Question

A man is \[9\,m\] behind the door of a train when it stands moving with acceleration \[a = 2\,m/{s^2}\]. The man turns at full speed. After what time does he get into the train? What is his full speed?

Answer 1

Hint: Express the distance covered by the person in time t and also the distance covered by the person in time t. Express the velocity of the person and the train when the person reaches the door of the train. Solve these equations simultaneously to get the time t.

Formula used:
\[s = ut + \dfrac{1}{2}a{t^2}\]
Here, s is the distance, u is the initial velocity, t is the time and a is the acceleration.

Complete step by step answer:
We assume in t second, the distance travelled by the train is x meter. But the distance travelled by the person is \[\left( {9 + x} \right)\,{\text{m}}\]. The velocity of the person is uniform.

We express the distance covered by the person in t second as follows,
\[{d_1} = vt = 9 + x\] …… (1)
Here, v is the velocity of the person and t is the time.
We can express the distance travelled by the train in t second using kinematic equation as follows,
\[{d_2} = ut + \dfrac{1}{2}a{t^2}\]
Here, u is the initial velocity and a is the acceleration of the train.
Since the initial velocity of the train is zero, we can write the above equation as follows,
\[{d_2} = \dfrac{1}{2}a{t^2}\]
Substituting \[a = 2\,m/{s^2}\] and \[{d_1} = x\] in the above equation, we get,
\[x = \dfrac{1}{2}\left( 2 \right){t^2}\]
\[ \Rightarrow x = {t^2}\] …… (2)
Using equation (2) in equation (1), we get,
\[vt = 9 + {t^2}\] …… (3)
Now, the relative velocity of the train and the person at point B is zero when the person reaches the train. Therefore, the velocity of the person should be equal to velocity of the train at point B in the above figure.
We express the velocity of the train at point B using the kinematic equation as follows,
\[{v_t} = {u_t} + at\]
Here, \[{u_t}\] is the initial velocity of the train. Since the initial velocity of the train is zero, we can write the above equation as,
\[{v_t} = at\]
\[ \Rightarrow {v_t} = {v_p} = 2t\] …… (4)
Using equation (4) in equation (3), we get,
\[2{t^2} = 9 + {t^2}\]
\[ \Rightarrow {t^2} = 9\]
\[ \therefore t = 3\,s\]

Therefore, after 3 second, the person will get into the train.

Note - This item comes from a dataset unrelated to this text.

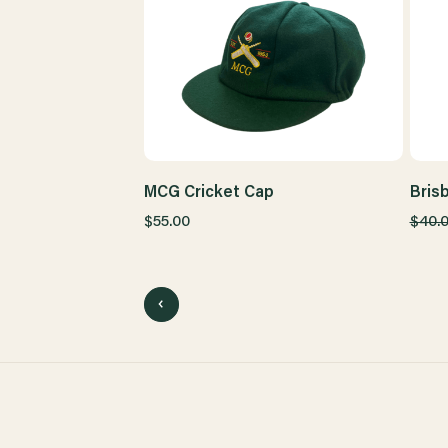
MCG Cricket Cap
Bris
$55.00
$40.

We have discussed that the velocity of the person and velocity of the train at point B is the same. This velocity of the person is his maximum speed.
Substituting 3 s for t in equation (4), we get,
\[{v_p} = 2\left( 3 \right)\]
\[ \therefore {v_p} = 6\,m/s\]

Therefore, the full speed of the person is 6 m/s.

Note:To solve these types of questions, the kinematic equations should be on your fingertips. In equation (4), the velocity of the train \[{v_t}\] and the velocity of the person \[{v_p}\] is the same because the relative velocity between them, \[{v_p} - {v_t} = 0\]. In this question, we have assumed that the motion of the train and the person are in the same direction.